[About this task]: Give the number of lines in the data that contain "ADVANCED", and nothing more.

[Material provided]:
Content starts

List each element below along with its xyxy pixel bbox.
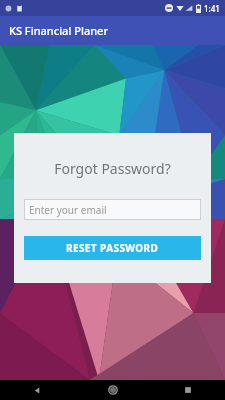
- button[interactable]: Enter your email: [24, 199, 201, 220]
- button[interactable]: Recent apps: [150, 380, 225, 400]
- staticText: Forgot Password?: [54, 159, 171, 178]
- button[interactable]: Back: [0, 380, 75, 400]
- button[interactable]: RESET PASSWORD: [24, 236, 201, 260]
- staticText: RESET PASSWORD: [66, 241, 159, 255]
- staticText: KS Financial Planer: [9, 23, 109, 38]
- staticText: Enter your email: [29, 203, 107, 217]
- staticText: 1:41: [204, 3, 220, 14]
- button[interactable]: Home: [75, 380, 150, 400]
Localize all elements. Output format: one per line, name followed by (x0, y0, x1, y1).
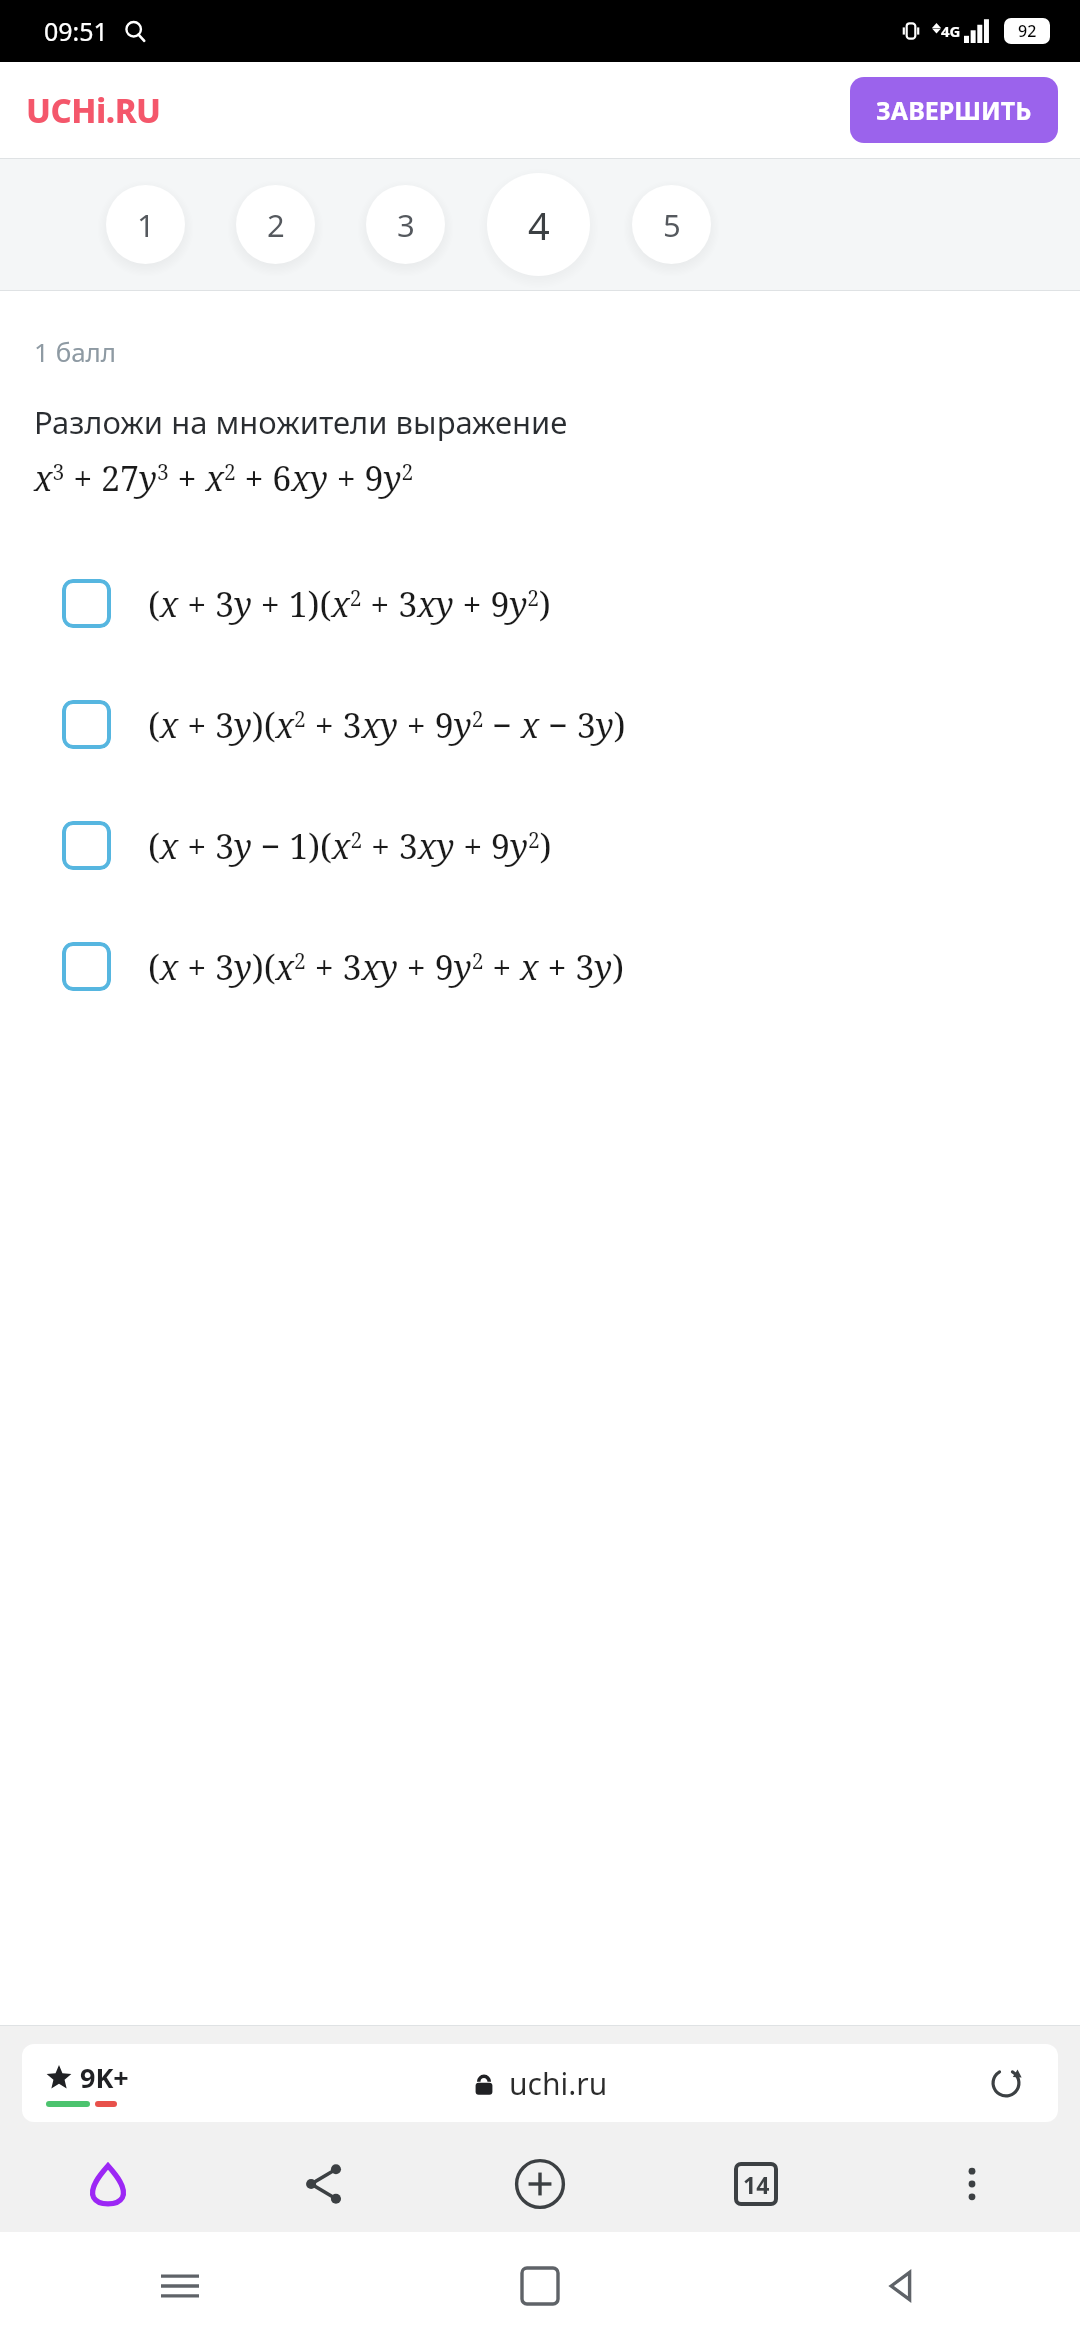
button[interactable]: ЗАВЕРШИТЬ (850, 77, 1058, 143)
staticText: ЗАВЕРШИТЬ (876, 93, 1032, 127)
staticText: 92 (1018, 20, 1037, 42)
staticText: (x + 3y − 1)(x2 + 3xy + 9y2) (148, 823, 552, 869)
staticText: 1 (137, 204, 155, 246)
button[interactable]: More options (864, 2136, 1080, 2232)
staticText: 5 (663, 204, 681, 246)
button[interactable]: (x + 3y)(x2 + 3xy + 9y2 + x + 3y) (0, 906, 1080, 1027)
staticText: (x + 3y + 1)(x2 + 3xy + 9y2) (148, 581, 551, 627)
staticText: UCHi.RU (26, 88, 161, 133)
button[interactable]: 1 (106, 185, 185, 264)
button[interactable]: Share (216, 2136, 432, 2232)
button[interactable]: Back (720, 2232, 1080, 2340)
staticText: 09:51 (44, 14, 108, 48)
staticText: Разложи на множители выражение (34, 401, 568, 443)
staticText: uchi.ru (509, 2063, 608, 2104)
staticText: (x + 3y)(x2 + 3xy + 9y2 − x − 3y) (148, 702, 626, 748)
button[interactable]: (x + 3y)(x2 + 3xy + 9y2 − x − 3y) (0, 664, 1080, 785)
button[interactable]: 4 (487, 173, 590, 276)
staticText: (x + 3y)(x2 + 3xy + 9y2 + x + 3y) (148, 944, 625, 990)
staticText: 9K+ (80, 2059, 129, 2096)
button[interactable]: New tab (432, 2136, 648, 2232)
button[interactable]: 9K+ (22, 2044, 1058, 2122)
staticText: 4G (941, 21, 961, 41)
staticText: 1 балл (34, 334, 117, 369)
button[interactable]: Home (360, 2232, 720, 2340)
button[interactable]: (x + 3y − 1)(x2 + 3xy + 9y2) (0, 785, 1080, 906)
staticText: 14 (743, 2169, 770, 2200)
button[interactable]: Home (0, 2136, 216, 2232)
staticText: 2 (267, 204, 285, 246)
button[interactable]: 3 (366, 185, 445, 264)
button[interactable]: Recent apps (0, 2232, 360, 2340)
button[interactable]: Tabs (648, 2136, 864, 2232)
button[interactable]: 5 (632, 185, 711, 264)
staticText: 4 (528, 199, 550, 251)
staticText: 3 (397, 204, 415, 246)
button[interactable]: 2 (236, 185, 315, 264)
button[interactable]: (x + 3y + 1)(x2 + 3xy + 9y2) (0, 543, 1080, 664)
staticText: x3 + 27y3 + x2 + 6xy + 9y2 (34, 455, 414, 501)
button[interactable]: Reload (980, 2057, 1032, 2109)
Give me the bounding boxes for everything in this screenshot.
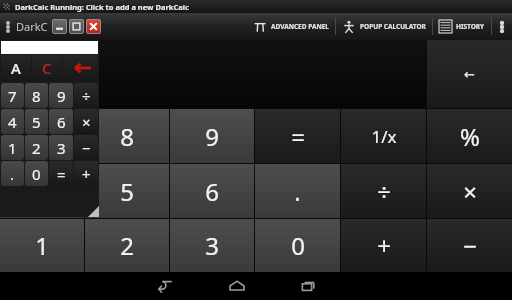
button[interactable]: C [32,55,62,81]
staticText: 7 [35,120,49,153]
button[interactable]: Home [223,272,251,300]
button[interactable]: Close [86,19,101,34]
staticText: DarkC [16,19,48,34]
staticText: 8 [120,120,134,153]
staticText: 5 [32,112,41,132]
button[interactable]: Backspace [427,40,512,108]
button[interactable]: Back [151,272,179,300]
staticText: × [82,112,91,132]
button[interactable]: Backspace [63,55,98,81]
staticText: ÷ [377,175,391,208]
button[interactable]: ÷ [341,164,426,218]
button[interactable]: 5 [25,109,48,134]
staticText: . [10,164,15,184]
button[interactable]: More options [0,13,16,40]
staticText: 3 [57,138,66,158]
button[interactable]: A [1,55,31,81]
staticText: 0 [291,229,305,262]
button[interactable]: % [427,109,512,163]
staticText: 3 [205,229,219,262]
button[interactable]: 4 [1,109,24,134]
button[interactable]: . [1,161,24,186]
button[interactable]: 0 [25,161,48,186]
staticText: 0 [32,164,41,184]
button[interactable]: 6 [170,164,254,218]
button[interactable]: 1 [1,135,24,160]
button[interactable]: × [74,109,98,134]
button[interactable]: HISTORY [433,13,491,40]
staticText: 5 [120,175,134,208]
staticText: + [377,229,391,262]
staticText: × [463,175,477,208]
button[interactable]: 9 [49,83,73,108]
button[interactable]: 8 [85,109,169,163]
button[interactable]: − [74,135,98,160]
staticText: % [460,120,480,153]
staticText: 1 [8,138,17,158]
staticText: DarkCalc Running: Click to add a new Dar… [15,2,189,12]
button[interactable]: ADVANCED PANEL [247,13,335,40]
button[interactable]: = [255,109,340,163]
button[interactable]: 6 [49,109,73,134]
button[interactable]: 7 [1,83,24,108]
staticText: POPUP CALCULATOR [360,22,426,31]
staticText: ADVANCED PANEL [271,22,329,31]
staticText: 9 [57,86,66,106]
staticText: A [11,58,21,78]
button[interactable]: + [74,161,98,186]
button[interactable]: 1/x [341,109,426,163]
staticText: 6 [57,112,66,132]
button[interactable] [0,40,426,108]
staticText: 2 [120,229,134,262]
staticText: 7 [8,86,17,106]
button[interactable]: . [255,164,340,218]
button[interactable]: = [49,161,73,186]
button[interactable]: 0 [255,219,340,272]
staticText: = [291,120,305,153]
button[interactable]: − [427,219,512,272]
button[interactable]: POPUP CALCULATOR [336,13,432,40]
button[interactable]: 3 [170,219,254,272]
staticText: . [294,175,301,208]
button[interactable]: + [341,219,426,272]
button[interactable]: 3 [49,135,73,160]
staticText: = [57,164,66,184]
button[interactable]: Restore [69,19,84,34]
staticText: 9 [205,120,219,153]
button[interactable]: 9 [170,109,254,163]
staticText: ← [464,67,475,82]
staticText: 1 [35,229,49,262]
staticText: 1/x [371,125,397,148]
staticText: − [463,229,477,262]
staticText: ÷ [82,86,91,106]
staticText: 6 [205,175,219,208]
button[interactable]: More options [492,13,512,40]
staticText: C [42,58,52,78]
staticText: HISTORY [456,22,485,31]
button[interactable]: 7 [0,109,84,163]
button[interactable]: 2 [85,219,169,272]
button[interactable]: 2 [25,135,48,160]
button[interactable]: × [427,164,512,218]
staticText: 2 [32,138,41,158]
button[interactable]: Minimize [52,19,67,34]
button[interactable]: 8 [25,83,48,108]
staticText: 4 [35,175,49,208]
button[interactable]: 1 [0,219,84,272]
button[interactable]: ÷ [74,83,98,108]
button[interactable]: Recent apps [295,272,323,300]
staticText: 8 [32,86,41,106]
staticText: + [82,164,91,184]
staticText: − [82,138,91,158]
button[interactable]: 4 [0,164,84,218]
staticText: 4 [8,112,17,132]
button[interactable]: 5 [85,164,169,218]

Content ends

[Exercise answer]: 2